The Naval Research Laboratory (NRL), partly at the instigation of the American Rocket Society (ARS), chose to build the advanced sounding rocket. Milton Rosen, head of the Viking project, credits rocket pioneer Robert Goddard, the ARS, the California Institute of Technology and the V-2 for the "profound influence" they had on the design of the rocket.
The Viking was the most advanced, large, liquid-fueled rocket being developed in the U.S. at the time.

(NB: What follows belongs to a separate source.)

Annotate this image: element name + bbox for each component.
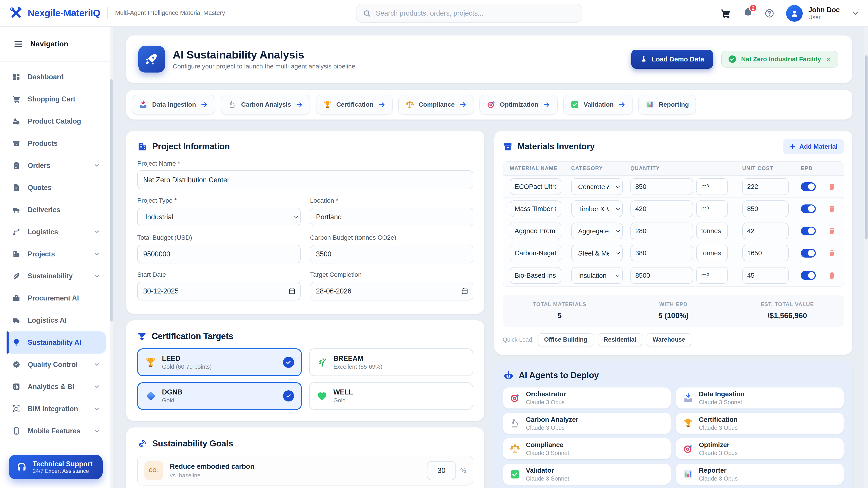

The Viking was roughly half the size, in terms of mass and power, of the V-2. Both were actively guided rockets, fueled with the same propellant (Ethyl alcohol and liquid oxygen), which were fed to a single large pump-fed engine by two turbine driven pumps. The Reaction Motors XLR10-RM-2 engine was the largest liquid-fueled rocket engine developed in the United States up to that time, producing 92.5 kilonewtons (20,800 lbf) (sea level) and 110.5 kilonewtons (24,800 lbf) (vacuum) of thrust. Isp was 179.6 seconds (1.761 km/s) and 214.5 seconds (2.104 km/s) respectively, with a mission time of 103s. As was also the case for the V-2, hydrogen peroxide was converted to steam to drive the turbopump that fed fuel and oxidizer into the engine. As its V-2 counterpart, it also was regeneratively cooled.

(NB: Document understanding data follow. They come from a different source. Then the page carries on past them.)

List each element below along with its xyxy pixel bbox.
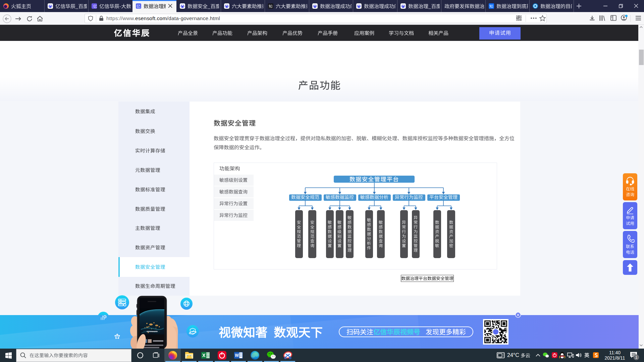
svg-text:1: 1 — [635, 355, 638, 360]
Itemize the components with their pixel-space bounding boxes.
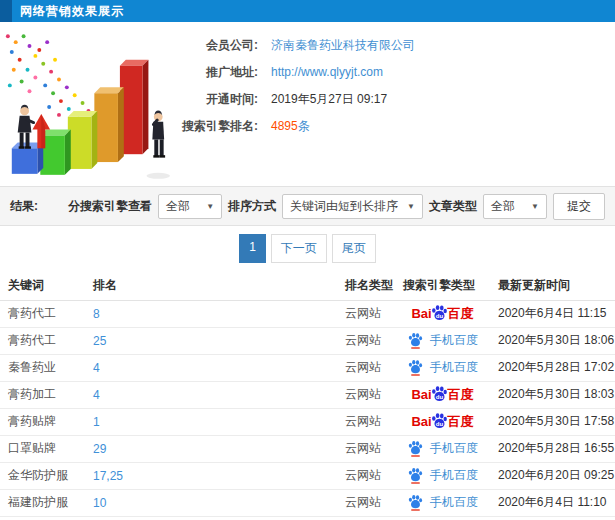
rank-type-cell: 云网站: [337, 462, 395, 489]
chevron-down-icon: ▼: [531, 202, 539, 211]
rank-cell[interactable]: 4: [85, 354, 337, 381]
engine-filter-label: 分搜索引擎查看: [68, 198, 152, 215]
baidu-mobile-logo: 手机百度: [407, 494, 478, 511]
baidu-mobile-logo: 手机百度: [407, 467, 478, 484]
mobile-baidu-label: 手机百度: [430, 359, 478, 376]
baidu-cn-wordmark: 百度: [448, 305, 474, 323]
chevron-down-icon: ▼: [206, 202, 214, 211]
mobile-baidu-label: 手机百度: [430, 494, 478, 511]
promo-url-link[interactable]: http://www.qlyyjt.com: [271, 65, 383, 79]
article-type-select[interactable]: 全部 ▼: [483, 194, 547, 219]
ranking-count-value: 4895: [271, 119, 298, 133]
table-row: 膏药贴牌1云网站Baidu百度2020年5月30日 17:58: [0, 408, 615, 435]
engine-select-value: 全部: [166, 198, 190, 215]
businessman-left: [18, 105, 36, 149]
baidu-paw-icon: du: [430, 385, 449, 404]
result-label: 结果:: [10, 198, 38, 215]
sort-filter-label: 排序方式: [228, 198, 276, 215]
engine-cell: 手机百度: [395, 435, 490, 462]
rank-cell[interactable]: 4: [85, 381, 337, 408]
member-company-label: 会员公司:: [172, 37, 258, 54]
mobile-baidu-label: 手机百度: [430, 332, 478, 349]
rank-type-cell: 云网站: [337, 435, 395, 462]
baidu-wordmark: Bai: [411, 414, 431, 429]
bar-chart-clipart-image: [0, 30, 172, 186]
keyword-cell: 膏药代工: [0, 327, 85, 354]
rank-type-cell: 云网站: [337, 408, 395, 435]
rank-type-cell: 云网站: [337, 381, 395, 408]
engine-cell: Baidu百度: [395, 408, 490, 435]
keyword-cell: 秦鲁药业: [0, 354, 85, 381]
updated-column-header: 最新更新时间: [490, 272, 615, 300]
info-row-member-company: 会员公司: 济南秦鲁药业科技有限公司: [172, 36, 615, 54]
baidu-paw-icon: du: [430, 304, 449, 323]
article-type-select-value: 全部: [491, 198, 515, 215]
chevron-down-icon: ▼: [407, 202, 415, 211]
open-time-value: 2019年5月27日 09:17: [271, 91, 387, 108]
engine-cell: Baidu百度: [395, 300, 490, 327]
submit-button[interactable]: 提交: [553, 193, 605, 220]
table-body: 膏药代工8云网站Baidu百度2020年6月4日 11:15膏药代工25云网站手…: [0, 300, 615, 520]
updated-cell: 2020年6月20日 09:25: [490, 462, 615, 489]
updated-cell: 2020年5月30日 18:03: [490, 381, 615, 408]
table-row: 福建防护服10云网站手机百度2020年6月4日 11:10: [0, 489, 615, 516]
ranking-count-label: 搜索引擎排名:: [172, 118, 258, 135]
updated-cell: [490, 516, 615, 520]
rank-cell[interactable]: 29: [85, 435, 337, 462]
rank-cell[interactable]: [85, 516, 337, 520]
header-accent: [0, 0, 12, 22]
marketing-clipart: [0, 30, 172, 186]
updated-cell: 2020年5月28日 17:02: [490, 354, 615, 381]
header-bar: 网络营销效果展示: [0, 0, 615, 22]
mobile-baidu-label: 手机百度: [430, 440, 478, 457]
mobile-baidu-label: 手机百度: [430, 467, 478, 484]
rank-cell[interactable]: 1: [85, 408, 337, 435]
svg-text:du: du: [435, 393, 443, 400]
engine-cell: 手机百度: [395, 327, 490, 354]
rank-type-cell: 云网站: [337, 354, 395, 381]
updated-cell: 2020年5月30日 18:06: [490, 327, 615, 354]
baidu-paw-icon: [407, 467, 424, 484]
table-row: 膏药代工25云网站手机百度2020年5月30日 18:06: [0, 327, 615, 354]
table-row-partial: 手机百度: [0, 516, 615, 520]
open-time-label: 开通时间:: [172, 91, 258, 108]
rank-cell[interactable]: 8: [85, 300, 337, 327]
rank-column-header: 排名: [85, 272, 337, 300]
keyword-ranking-table: 关键词 排名 排名类型 搜索引擎类型 最新更新时间 膏药代工8云网站Baidu百…: [0, 272, 615, 520]
page-1-button[interactable]: 1: [239, 234, 266, 263]
member-company-link[interactable]: 济南秦鲁药业科技有限公司: [271, 37, 415, 54]
engine-cell: 手机百度: [395, 489, 490, 516]
page-title: 网络营销效果展示: [12, 3, 124, 20]
keyword-cell: [0, 516, 85, 520]
updated-cell: 2020年6月4日 11:15: [490, 300, 615, 327]
businessman-right: [146, 111, 170, 179]
article-type-filter-label: 文章类型: [429, 198, 477, 215]
engine-cell: Baidu百度: [395, 381, 490, 408]
sort-select[interactable]: 关键词由短到长排序 ▼: [282, 194, 423, 219]
baidu-pc-logo: Baidu百度: [411, 385, 473, 404]
svg-text:du: du: [435, 312, 443, 319]
rank-cell[interactable]: 25: [85, 327, 337, 354]
updated-cell: 2020年6月4日 11:10: [490, 489, 615, 516]
rank-type-column-header: 排名类型: [337, 272, 395, 300]
table-header: 关键词 排名 排名类型 搜索引擎类型 最新更新时间: [0, 272, 615, 300]
engine-select[interactable]: 全部 ▼: [158, 194, 222, 219]
keyword-cell: 膏药加工: [0, 381, 85, 408]
baidu-cn-wordmark: 百度: [448, 386, 474, 404]
yellow-bar: [68, 111, 97, 169]
rank-cell[interactable]: 10: [85, 489, 337, 516]
page: 网络营销效果展示: [0, 0, 615, 520]
last-page-button[interactable]: 尾页: [332, 234, 376, 263]
keyword-cell: 福建防护服: [0, 489, 85, 516]
filter-group: 分搜索引擎查看 全部 ▼ 排序方式 关键词由短到长排序 ▼ 文章类型 全部 ▼ …: [68, 193, 605, 220]
keyword-cell: 膏药代工: [0, 300, 85, 327]
next-page-button[interactable]: 下一页: [271, 234, 327, 263]
hero-section: 会员公司: 济南秦鲁药业科技有限公司 推广地址: http://www.qlyy…: [0, 22, 615, 186]
orange-bar: [94, 87, 123, 162]
baidu-paw-icon: [407, 494, 424, 511]
info-row-promo-url: 推广地址: http://www.qlyyjt.com: [172, 63, 615, 81]
table-row: 口罩贴牌29云网站手机百度2020年5月28日 16:55: [0, 435, 615, 462]
member-info-panel: 会员公司: 济南秦鲁药业科技有限公司 推广地址: http://www.qlyy…: [172, 30, 615, 186]
rank-cell[interactable]: 17,25: [85, 462, 337, 489]
baidu-pc-logo: Baidu百度: [411, 304, 473, 323]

Viking pioneered important innovations over the V-2. One of the most significant for rocketry was the use of a gimbaled thrust chamber which could be swiveled from side to side on two axes for pitch and yaw control, dispensing with the inefficient and somewhat fragile graphite vanes in the engine exhaust used by the V-2. The gimbals were controlled by gyroscopic inertial reference; this type of guidance system was invented by Robert Goddard, who had partial success with it before World War II intervened. Roll control was by use of the turbopump exhaust to power RCS jets on the fins. Compressed gas jets stabilized the vehicle after the main power cutoff. Similar devices are now extensively used in large, steerable rockets and in space vehicles. Another improvement was that initially the alcohol tank, and later the LOX tank also, were built integral with the outer skin, saving weight. The structure was also largely aluminum, as opposed to steel used in the V-2, thus shedding more weight.

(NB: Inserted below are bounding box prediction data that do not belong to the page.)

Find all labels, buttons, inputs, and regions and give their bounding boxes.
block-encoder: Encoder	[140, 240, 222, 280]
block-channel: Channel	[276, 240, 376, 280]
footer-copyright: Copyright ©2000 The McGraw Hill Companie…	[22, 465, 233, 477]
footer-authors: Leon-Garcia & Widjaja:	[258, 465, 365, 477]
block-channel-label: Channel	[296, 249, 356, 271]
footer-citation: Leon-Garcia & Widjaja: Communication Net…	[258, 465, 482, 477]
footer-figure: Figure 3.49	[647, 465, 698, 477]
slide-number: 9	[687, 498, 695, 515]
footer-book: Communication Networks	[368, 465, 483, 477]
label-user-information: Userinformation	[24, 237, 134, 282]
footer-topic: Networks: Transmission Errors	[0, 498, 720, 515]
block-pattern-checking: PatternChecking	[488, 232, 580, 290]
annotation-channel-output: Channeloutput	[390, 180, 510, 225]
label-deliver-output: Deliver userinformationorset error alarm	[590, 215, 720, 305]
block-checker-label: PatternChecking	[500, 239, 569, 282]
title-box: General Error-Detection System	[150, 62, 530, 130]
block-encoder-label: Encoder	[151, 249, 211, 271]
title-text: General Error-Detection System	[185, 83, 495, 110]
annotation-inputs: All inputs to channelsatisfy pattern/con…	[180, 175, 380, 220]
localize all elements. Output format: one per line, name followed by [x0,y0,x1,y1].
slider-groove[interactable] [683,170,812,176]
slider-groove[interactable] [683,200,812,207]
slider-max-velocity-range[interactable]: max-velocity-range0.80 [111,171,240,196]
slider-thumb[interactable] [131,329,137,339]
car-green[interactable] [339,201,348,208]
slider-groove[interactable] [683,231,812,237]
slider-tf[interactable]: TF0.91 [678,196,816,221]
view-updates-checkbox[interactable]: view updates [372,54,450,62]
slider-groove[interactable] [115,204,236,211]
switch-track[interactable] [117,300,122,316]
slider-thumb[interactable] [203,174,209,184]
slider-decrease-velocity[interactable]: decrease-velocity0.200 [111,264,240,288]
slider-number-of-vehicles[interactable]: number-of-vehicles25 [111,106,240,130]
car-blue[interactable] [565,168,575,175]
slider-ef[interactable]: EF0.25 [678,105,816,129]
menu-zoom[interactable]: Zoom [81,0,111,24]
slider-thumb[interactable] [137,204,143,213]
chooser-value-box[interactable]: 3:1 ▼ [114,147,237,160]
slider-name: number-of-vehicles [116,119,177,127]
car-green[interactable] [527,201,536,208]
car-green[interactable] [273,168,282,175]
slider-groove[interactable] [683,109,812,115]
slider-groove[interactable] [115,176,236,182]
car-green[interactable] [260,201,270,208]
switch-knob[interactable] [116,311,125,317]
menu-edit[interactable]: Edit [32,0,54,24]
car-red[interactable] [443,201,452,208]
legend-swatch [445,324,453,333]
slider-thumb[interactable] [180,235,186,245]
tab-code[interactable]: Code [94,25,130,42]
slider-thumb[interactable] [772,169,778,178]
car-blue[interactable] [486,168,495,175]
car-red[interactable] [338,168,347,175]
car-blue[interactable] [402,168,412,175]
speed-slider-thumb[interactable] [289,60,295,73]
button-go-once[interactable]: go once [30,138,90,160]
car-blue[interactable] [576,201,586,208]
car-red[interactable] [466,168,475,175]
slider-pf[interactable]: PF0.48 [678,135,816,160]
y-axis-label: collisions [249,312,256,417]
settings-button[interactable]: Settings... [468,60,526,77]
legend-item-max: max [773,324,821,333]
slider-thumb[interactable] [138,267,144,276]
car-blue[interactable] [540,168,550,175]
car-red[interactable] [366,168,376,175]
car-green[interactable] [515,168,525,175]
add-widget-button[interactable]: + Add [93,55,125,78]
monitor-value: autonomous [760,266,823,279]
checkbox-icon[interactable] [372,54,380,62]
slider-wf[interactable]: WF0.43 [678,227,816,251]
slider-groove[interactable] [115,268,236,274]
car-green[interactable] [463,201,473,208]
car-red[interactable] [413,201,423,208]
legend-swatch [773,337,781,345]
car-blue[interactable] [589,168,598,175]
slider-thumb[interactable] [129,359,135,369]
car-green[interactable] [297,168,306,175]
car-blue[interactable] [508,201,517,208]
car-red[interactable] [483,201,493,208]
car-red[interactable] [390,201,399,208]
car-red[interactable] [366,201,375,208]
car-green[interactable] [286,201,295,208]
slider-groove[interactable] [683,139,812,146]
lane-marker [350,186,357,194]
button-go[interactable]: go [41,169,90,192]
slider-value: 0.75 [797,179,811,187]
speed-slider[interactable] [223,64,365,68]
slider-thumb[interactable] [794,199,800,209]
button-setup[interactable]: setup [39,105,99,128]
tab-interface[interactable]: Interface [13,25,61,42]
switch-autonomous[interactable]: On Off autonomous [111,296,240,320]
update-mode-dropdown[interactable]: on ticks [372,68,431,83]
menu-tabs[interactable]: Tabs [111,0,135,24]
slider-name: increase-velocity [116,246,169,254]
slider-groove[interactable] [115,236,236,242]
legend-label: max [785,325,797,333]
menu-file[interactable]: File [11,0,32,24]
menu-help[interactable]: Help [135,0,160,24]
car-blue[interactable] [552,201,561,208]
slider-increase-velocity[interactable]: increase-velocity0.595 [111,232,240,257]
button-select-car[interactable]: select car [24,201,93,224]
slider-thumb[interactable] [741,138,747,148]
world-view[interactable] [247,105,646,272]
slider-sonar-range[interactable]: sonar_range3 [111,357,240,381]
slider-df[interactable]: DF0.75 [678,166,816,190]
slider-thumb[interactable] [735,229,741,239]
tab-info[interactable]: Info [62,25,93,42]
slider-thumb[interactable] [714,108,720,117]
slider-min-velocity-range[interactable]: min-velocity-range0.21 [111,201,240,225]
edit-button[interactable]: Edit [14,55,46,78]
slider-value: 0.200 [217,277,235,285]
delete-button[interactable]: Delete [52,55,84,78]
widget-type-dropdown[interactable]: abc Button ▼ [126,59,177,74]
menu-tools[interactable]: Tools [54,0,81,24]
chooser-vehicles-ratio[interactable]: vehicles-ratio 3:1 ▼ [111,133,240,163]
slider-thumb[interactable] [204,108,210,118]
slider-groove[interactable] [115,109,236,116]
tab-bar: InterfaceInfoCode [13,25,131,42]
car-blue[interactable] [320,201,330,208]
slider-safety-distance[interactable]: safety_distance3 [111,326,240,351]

Vikings 1 through 7 were slightly longer (about 15 m, 49 ft) than the V-2, but with a straight cylindrical body only 32 in (810 mm) in diameter, making the rocket quite slender. They had fairly large fins similar to those on the V-2. Vikings 8 through 14 were built with an enlarged airframe of improved design. The diameter was increased to 45 in (114 cm), while the length was reduced to 13 m (42 ft), destroying the missile's "pencil shape". The fins were made much smaller and triangular. The added diameter meant more fuel and more weight, but the "mass ratio", of fueled to empty mass, was improved to about 5:1, a record for the time.
All except Viking 4 were flown from White Sands, New Mexico.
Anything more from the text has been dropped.